* _What you need to do_
An exact copy of all the data is the required output.

Stored data entries
Start of Block

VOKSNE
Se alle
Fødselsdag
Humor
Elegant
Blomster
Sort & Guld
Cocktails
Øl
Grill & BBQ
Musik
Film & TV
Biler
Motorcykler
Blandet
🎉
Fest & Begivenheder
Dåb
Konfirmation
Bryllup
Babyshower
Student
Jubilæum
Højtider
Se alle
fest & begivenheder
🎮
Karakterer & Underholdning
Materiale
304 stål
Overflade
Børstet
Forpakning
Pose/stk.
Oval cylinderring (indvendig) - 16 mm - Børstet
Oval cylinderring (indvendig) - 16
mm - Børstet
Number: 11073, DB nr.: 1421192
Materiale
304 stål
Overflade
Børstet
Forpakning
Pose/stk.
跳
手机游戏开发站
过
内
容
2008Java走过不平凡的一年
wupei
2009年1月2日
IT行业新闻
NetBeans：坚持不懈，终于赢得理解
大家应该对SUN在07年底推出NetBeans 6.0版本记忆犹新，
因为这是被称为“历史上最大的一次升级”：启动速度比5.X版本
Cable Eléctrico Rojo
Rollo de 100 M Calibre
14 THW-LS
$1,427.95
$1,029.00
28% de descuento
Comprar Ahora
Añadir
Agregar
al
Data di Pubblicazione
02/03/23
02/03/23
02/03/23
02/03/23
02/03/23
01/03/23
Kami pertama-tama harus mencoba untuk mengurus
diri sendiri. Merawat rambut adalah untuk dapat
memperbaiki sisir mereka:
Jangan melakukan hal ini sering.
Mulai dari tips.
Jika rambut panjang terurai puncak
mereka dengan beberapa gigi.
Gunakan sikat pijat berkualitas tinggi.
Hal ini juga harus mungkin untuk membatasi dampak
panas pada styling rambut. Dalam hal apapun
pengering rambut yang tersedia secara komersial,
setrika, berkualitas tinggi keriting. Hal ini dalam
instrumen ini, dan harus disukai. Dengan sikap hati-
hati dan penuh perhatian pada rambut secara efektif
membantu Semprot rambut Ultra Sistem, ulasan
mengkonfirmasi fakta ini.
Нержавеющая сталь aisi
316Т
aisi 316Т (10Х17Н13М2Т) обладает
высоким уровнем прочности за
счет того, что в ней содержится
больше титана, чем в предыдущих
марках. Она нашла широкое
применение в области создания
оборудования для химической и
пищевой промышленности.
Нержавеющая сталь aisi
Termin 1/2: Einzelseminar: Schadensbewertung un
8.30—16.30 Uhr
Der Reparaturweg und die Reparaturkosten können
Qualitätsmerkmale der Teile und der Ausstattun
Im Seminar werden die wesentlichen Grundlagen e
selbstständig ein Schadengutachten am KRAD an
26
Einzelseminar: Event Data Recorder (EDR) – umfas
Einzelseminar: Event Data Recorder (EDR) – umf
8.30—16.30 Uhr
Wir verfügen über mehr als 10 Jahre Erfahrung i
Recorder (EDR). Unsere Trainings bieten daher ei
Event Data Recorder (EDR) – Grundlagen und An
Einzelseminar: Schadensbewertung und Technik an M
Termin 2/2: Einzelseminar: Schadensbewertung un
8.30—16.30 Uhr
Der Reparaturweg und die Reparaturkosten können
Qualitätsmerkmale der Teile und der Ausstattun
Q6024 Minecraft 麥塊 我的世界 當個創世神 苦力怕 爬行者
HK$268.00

End of Block

* _Solved exercise_
VOKSNE
Se alle
Fødselsdag
Humor
Elegant
Blomster
Sort & Guld
Cocktails
Øl
Grill & BBQ
Musik
Film & TV
Biler
Motorcykler
Blandet
🎉
Fest & Begivenheder
Dåb
Konfirmation
Bryllup
Babyshower
Student
Jubilæum
Højtider
Se alle
fest & begivenheder
🎮
Karakterer & Underholdning
Materiale
304 stål
Overflade
Børstet
Forpakning
Pose/stk.
Oval cylinderring (indvendig) - 16 mm - Børstet
Oval cylinderring (indvendig) - 16
mm - Børstet
Number: 11073, DB nr.: 1421192
Materiale
304 stål
Overflade
Børstet
Forpakning
Pose/stk.
跳
手机游戏开发站
过
内
容
2008Java走过不平凡的一年
wupei
2009年1月2日
IT行业新闻
NetBeans：坚持不懈，终于赢得理解
大家应该对SUN在07年底推出NetBeans 6.0版本记忆犹新，
因为这是被称为“历史上最大的一次升级”：启动速度比5.X版本
Cable Eléctrico Rojo
Rollo de 100 M Calibre
14 THW-LS
$1,427.95
$1,029.00
28% de descuento
Comprar Ahora
Añadir
Agregar
al
Data di Pubblicazione
02/03/23
02/03/23
02/03/23
02/03/23
02/03/23
01/03/23
Kami pertama-tama harus mencoba untuk mengurus
diri sendiri. Merawat rambut adalah untuk dapat
memperbaiki sisir mereka:
Jangan melakukan hal ini sering.
Mulai dari tips.
Jika rambut panjang terurai puncak
mereka dengan beberapa gigi.
Gunakan sikat pijat berkualitas tinggi.
Hal ini juga harus mungkin untuk membatasi dampak
panas pada styling rambut. Dalam hal apapun
pengering rambut yang tersedia secara komersial,
setrika, berkualitas tinggi keriting. Hal ini dalam
instrumen ini, dan harus disukai. Dengan sikap hati-
hati dan penuh perhatian pada rambut secara efektif
membantu Semprot rambut Ultra Sistem, ulasan
mengkonfirmasi fakta ini.
Нержавеющая сталь aisi
316Т
aisi 316Т (10Х17Н13М2Т) обладает
высоким уровнем прочности за
счет того, что в ней содержится
больше титана, чем в предыдущих
марках. Она нашла широкое
применение в области создания
оборудования для химической и
пищевой промышленности.
Нержавеющая сталь aisi
Termin 1/2: Einzelseminar: Schadensbewertung un
8.30—16.30 Uhr
Der Reparaturweg und die Reparaturkosten können
Qualitätsmerkmale der Teile und der Ausstattun
Im Seminar werden die wesentlichen Grundlagen e
selbstständig ein Schadengutachten am KRAD an
26
Einzelseminar: Event Data Recorder (EDR) – umfas
Einzelseminar: Event Data Recorder (EDR) – umf
8.30—16.30 Uhr
Wir verfügen über mehr als 10 Jahre Erfahrung i
Recorder (EDR). Unsere Trainings bieten daher ei
Event Data Recorder (EDR) – Grundlagen und An
Einzelseminar: Schadensbewertung und Technik an M
Termin 2/2: Einzelseminar: Schadensbewertung un
8.30—16.30 Uhr
Der Reparaturweg und die Reparaturkosten können
Qualitätsmerkmale der Teile und der Ausstattun
Q6024 Minecraft 麥塊 我的世界 當個創世神 苦力怕 爬行者
HK$268.00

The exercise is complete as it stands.